Department of Chemistry, Amgen Inc., 1120 Veterans Boulevard, South San Francisco, CA 94080, USA.
Bioorg Med Chem Lett. 2010 Jan 15;20(2):493-8. doi: 10.1016/j.bmcl.2009.11.112. Epub 2009 Nov 26.

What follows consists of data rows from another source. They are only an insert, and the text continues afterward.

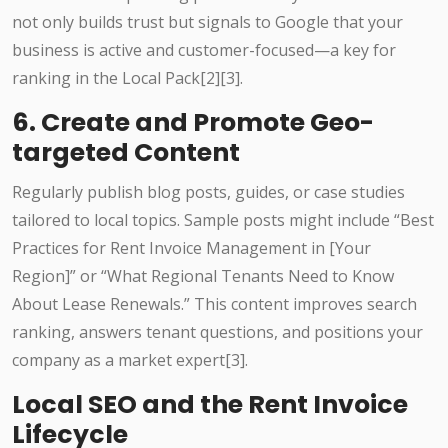
not only builds trust but signals to Google that your
business is active and customer-focused—a key for
ranking in the Local Pack[2][3].
6. Create and Promote Geo-
targeted Content
Regularly publish blog posts, guides, or case studies
tailored to local topics. Sample posts might include “Best
Practices for Rent Invoice Management in [Your
Region]” or “What Regional Tenants Need to Know
About Lease Renewals.” This content improves search
ranking, answers tenant questions, and positions your
company as a market expert[3].
Local SEO and the Rent Invoice
Lifecycle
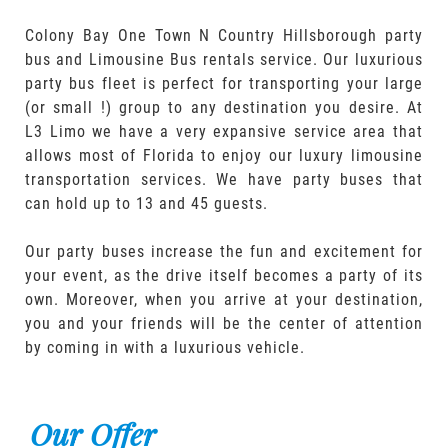
Colony Bay One Town N Country Hillsborough party
bus and Limousine Bus rentals service. Our luxurious
party bus fleet is perfect for transporting your large
(or small !) group to any destination you desire. At
L3 Limo we have a very expansive service area that
allows most of Florida to enjoy our luxury limousine
transportation services. We have party buses that
can hold up to 13 and 45 guests.
Our party buses increase the fun and excitement for
your event, as the drive itself becomes a party of its
own. Moreover, when you arrive at your destination,
you and your friends will be the center of attention
by coming in with a luxurious vehicle.
Our Offer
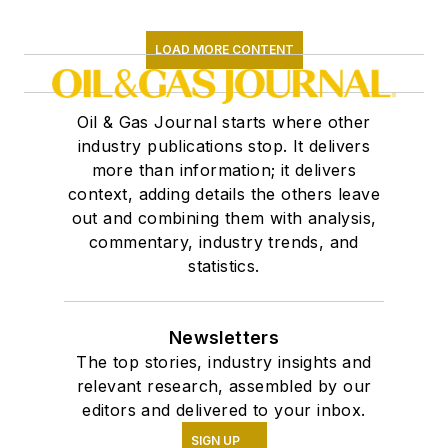
LOAD MORE CONTENT
Oil & Gas Journal starts where other
industry publications stop. It delivers
more than information; it delivers
context, adding details the others leave
out and combining them with analysis,
commentary, industry trends, and
statistics.
Newsletters
The top stories, industry insights and
relevant research, assembled by our
editors and delivered to your inbox.
SIGN UP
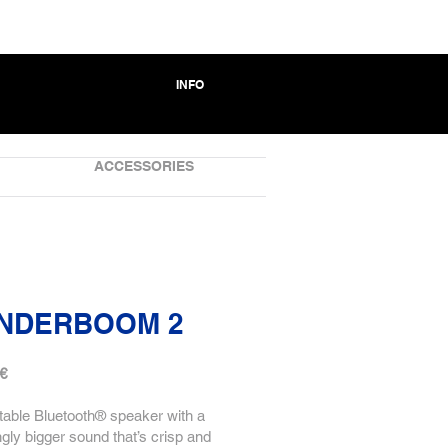
INFO
ACCESSORIES
NDERBOOM 2
 €
table Bluetooth® speaker with a
ngly bigger sound that’s crisp and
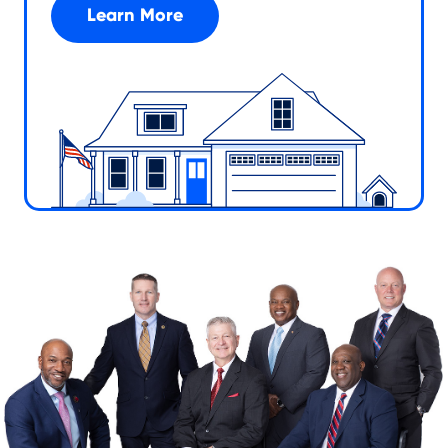
Learn More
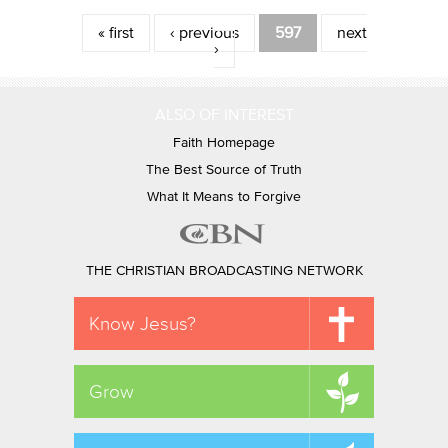
Pages
« first
‹ previous
597
next
›
ALSO OF INTEREST
Faith Homepage
The Best Source of Truth
What It Means to Forgive
THE CHRISTIAN BROADCASTING NETWORK
Know Jesus?
Grow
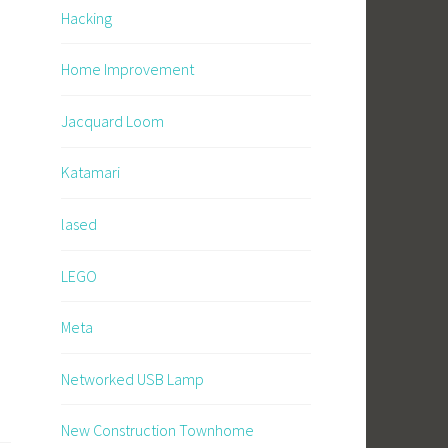
Hacking
Home Improvement
Jacquard Loom
Katamari
lased
LEGO
Meta
Networked USB Lamp
New Construction Townhome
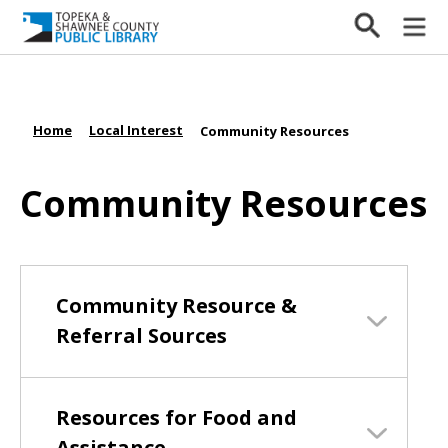
Home
Local Interest
/
/
Community Resources
Community Resources
Community Resource &
Referral Sources
Resources for Food and
Assistance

Free fatty acid receptor 2 (FFA2) is a G-protein coupled receptor for which only short-chain fatty acids (SCFAs) have been reported as endogenous ligands. We describe the discovery and optimization of phenylacetamides as allosteric agonists of FFA2. These novel ligands can suppress adipocyte lipolysis in vitro and reduce plasma FFA levels in vivo, suggesting that these allosteric modulators can serve as pharmacological tools for exploring the potential function of FFA2 in various disease conditions.
游离脂肪酸受体 2(FFA2)是一种 G 蛋白偶联受体,目前仅报道短链脂肪酸(SCFAs)是其内源性配体。我们描述了苯乙酰胺作为 FFA2 别构激动剂的发现和优化。这些新型配体可以在体外抑制脂肪细胞的脂解作用,并降低体内游离脂肪酸水平,这表明这些别构调节剂可以作为药理学工具,用于探索 FFA2 在各种疾病状态下的潜在功能。